──────── ENTRIES SUPPLIED
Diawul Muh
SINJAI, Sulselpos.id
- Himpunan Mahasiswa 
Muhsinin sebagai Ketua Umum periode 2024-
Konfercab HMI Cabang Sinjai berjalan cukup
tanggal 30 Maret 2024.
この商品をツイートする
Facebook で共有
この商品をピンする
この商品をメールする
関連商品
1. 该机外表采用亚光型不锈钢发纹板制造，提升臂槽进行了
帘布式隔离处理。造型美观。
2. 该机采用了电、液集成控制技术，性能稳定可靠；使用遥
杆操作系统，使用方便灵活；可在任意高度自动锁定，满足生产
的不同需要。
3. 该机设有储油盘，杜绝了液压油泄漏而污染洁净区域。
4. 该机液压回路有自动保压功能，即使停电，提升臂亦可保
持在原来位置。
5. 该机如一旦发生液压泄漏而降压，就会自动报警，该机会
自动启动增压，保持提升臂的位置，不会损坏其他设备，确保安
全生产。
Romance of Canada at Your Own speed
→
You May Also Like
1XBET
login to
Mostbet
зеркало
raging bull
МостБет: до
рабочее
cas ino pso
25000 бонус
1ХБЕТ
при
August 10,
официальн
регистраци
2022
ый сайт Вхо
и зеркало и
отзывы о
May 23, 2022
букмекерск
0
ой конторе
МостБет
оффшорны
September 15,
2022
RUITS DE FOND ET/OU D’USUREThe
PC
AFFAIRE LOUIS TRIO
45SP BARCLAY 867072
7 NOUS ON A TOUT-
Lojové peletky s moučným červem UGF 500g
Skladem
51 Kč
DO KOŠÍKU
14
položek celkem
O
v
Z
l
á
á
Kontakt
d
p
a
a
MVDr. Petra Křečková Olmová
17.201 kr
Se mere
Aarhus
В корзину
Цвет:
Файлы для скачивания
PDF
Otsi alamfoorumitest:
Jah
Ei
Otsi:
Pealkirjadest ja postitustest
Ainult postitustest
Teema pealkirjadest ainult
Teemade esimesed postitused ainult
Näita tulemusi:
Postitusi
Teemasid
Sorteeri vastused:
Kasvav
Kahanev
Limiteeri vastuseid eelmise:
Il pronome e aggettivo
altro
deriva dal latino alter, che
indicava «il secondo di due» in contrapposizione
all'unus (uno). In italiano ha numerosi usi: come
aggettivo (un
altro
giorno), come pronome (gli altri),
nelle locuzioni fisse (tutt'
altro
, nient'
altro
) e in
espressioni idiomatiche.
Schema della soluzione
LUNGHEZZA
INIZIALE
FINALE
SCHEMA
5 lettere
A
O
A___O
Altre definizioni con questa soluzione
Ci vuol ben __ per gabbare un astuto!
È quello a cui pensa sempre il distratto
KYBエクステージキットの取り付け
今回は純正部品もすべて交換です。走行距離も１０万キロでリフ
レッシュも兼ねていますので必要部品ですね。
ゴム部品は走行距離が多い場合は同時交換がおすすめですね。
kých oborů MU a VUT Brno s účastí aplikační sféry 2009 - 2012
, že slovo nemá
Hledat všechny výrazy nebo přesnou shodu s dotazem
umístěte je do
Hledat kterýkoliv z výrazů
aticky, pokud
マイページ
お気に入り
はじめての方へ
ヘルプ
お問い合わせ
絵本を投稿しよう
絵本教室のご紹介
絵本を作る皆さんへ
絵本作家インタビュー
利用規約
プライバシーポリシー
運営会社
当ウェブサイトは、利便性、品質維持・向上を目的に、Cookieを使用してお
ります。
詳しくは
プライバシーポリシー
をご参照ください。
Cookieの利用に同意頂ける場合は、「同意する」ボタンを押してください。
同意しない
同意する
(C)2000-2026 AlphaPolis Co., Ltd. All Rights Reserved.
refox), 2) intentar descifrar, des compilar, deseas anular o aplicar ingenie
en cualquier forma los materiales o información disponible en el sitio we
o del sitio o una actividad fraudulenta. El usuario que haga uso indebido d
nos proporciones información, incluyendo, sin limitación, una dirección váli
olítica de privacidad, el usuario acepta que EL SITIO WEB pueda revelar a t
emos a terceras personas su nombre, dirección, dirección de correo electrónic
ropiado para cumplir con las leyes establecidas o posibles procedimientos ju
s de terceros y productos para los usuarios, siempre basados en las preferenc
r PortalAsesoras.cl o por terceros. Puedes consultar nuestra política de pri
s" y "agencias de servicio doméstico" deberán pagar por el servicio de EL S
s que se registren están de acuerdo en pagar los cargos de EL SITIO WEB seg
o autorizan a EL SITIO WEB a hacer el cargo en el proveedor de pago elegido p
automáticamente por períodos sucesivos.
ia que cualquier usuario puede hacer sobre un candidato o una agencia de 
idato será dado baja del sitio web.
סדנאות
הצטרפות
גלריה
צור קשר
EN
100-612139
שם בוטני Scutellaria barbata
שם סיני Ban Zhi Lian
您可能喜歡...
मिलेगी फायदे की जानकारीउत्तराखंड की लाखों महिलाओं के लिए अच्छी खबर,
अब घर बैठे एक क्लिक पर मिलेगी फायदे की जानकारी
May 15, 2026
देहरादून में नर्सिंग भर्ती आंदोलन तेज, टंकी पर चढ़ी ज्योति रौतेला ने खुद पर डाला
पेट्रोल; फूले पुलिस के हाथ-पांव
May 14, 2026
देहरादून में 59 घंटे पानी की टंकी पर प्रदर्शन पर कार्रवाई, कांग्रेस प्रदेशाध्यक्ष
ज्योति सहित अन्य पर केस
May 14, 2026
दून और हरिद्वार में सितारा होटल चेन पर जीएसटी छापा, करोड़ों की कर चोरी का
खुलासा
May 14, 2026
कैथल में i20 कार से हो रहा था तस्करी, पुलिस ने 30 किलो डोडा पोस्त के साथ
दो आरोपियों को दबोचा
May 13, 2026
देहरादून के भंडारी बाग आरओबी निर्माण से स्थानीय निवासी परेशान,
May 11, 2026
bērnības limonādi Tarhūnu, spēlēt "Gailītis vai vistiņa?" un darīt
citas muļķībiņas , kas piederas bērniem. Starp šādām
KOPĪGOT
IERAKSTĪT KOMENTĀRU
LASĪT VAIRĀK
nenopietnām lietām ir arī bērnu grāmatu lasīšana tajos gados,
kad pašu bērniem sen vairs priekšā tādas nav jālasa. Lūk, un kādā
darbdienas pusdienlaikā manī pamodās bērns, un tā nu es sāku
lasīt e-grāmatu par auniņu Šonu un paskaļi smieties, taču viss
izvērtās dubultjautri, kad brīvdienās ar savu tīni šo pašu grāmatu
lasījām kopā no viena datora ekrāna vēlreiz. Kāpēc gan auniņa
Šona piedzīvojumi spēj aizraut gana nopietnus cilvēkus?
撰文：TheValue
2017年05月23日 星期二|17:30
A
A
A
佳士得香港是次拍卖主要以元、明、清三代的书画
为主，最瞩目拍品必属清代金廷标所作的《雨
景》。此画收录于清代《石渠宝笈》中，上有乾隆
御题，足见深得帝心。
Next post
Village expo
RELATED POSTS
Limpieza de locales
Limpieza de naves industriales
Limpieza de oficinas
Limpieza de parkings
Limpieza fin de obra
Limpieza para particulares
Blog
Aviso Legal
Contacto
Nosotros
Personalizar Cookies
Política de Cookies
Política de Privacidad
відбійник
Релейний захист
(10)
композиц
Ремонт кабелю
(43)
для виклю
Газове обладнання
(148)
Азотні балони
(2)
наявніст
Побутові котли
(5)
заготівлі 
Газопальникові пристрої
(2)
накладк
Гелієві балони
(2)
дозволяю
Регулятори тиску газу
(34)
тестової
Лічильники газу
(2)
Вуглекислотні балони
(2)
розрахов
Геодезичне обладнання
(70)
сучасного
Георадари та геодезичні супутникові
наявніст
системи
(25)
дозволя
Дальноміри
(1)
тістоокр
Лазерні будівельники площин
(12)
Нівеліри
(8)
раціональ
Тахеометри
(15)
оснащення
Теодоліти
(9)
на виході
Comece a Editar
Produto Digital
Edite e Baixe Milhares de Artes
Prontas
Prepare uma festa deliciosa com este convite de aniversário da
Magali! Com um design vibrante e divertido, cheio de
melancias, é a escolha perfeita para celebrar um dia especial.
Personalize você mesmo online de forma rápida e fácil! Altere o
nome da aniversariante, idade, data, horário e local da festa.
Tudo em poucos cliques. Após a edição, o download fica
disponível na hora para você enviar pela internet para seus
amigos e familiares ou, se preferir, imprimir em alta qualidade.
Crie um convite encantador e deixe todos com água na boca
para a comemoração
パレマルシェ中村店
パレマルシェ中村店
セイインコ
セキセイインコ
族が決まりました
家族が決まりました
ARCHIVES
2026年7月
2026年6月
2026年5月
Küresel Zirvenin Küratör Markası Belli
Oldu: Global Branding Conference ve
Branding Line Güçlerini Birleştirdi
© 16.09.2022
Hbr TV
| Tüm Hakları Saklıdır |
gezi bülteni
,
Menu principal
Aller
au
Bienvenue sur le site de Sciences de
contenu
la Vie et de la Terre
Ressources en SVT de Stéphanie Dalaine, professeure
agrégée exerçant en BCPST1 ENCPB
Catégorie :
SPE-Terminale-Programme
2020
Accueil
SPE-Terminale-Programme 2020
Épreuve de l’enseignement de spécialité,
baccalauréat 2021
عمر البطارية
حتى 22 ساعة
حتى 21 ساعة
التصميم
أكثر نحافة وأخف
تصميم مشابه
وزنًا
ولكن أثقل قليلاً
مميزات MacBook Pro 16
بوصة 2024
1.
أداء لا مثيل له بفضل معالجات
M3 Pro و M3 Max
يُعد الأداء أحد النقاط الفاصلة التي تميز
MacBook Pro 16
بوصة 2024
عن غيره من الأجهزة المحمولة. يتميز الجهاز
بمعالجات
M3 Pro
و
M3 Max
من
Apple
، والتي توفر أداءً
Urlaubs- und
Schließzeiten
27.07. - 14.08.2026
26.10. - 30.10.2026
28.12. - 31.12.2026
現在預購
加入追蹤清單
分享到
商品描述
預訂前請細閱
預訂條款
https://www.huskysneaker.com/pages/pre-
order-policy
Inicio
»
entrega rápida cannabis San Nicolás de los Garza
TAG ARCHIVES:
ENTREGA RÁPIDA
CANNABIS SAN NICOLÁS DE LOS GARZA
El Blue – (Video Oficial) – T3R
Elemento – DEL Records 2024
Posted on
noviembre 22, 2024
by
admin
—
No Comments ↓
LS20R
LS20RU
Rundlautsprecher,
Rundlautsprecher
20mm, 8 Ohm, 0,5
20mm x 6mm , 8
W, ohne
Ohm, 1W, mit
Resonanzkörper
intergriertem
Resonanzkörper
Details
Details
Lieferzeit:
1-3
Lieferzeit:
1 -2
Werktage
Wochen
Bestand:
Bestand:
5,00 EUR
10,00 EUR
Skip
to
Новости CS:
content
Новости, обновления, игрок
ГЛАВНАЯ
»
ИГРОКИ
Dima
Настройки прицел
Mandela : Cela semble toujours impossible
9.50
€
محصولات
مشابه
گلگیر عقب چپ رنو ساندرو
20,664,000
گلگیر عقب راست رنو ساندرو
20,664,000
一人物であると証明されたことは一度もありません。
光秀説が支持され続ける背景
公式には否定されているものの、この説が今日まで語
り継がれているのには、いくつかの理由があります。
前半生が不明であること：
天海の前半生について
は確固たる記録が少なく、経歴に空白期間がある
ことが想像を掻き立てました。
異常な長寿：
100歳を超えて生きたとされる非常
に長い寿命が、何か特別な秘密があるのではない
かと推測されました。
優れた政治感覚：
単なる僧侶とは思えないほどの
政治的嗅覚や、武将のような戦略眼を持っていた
────────────────
> [EXERCISE DESCRIPTION]:
Check each line above for the string "soluzione" and copy every line that has it.

> [YOUR SOLUTION]:
Schema della soluzione
Altre definizioni con questa soluzione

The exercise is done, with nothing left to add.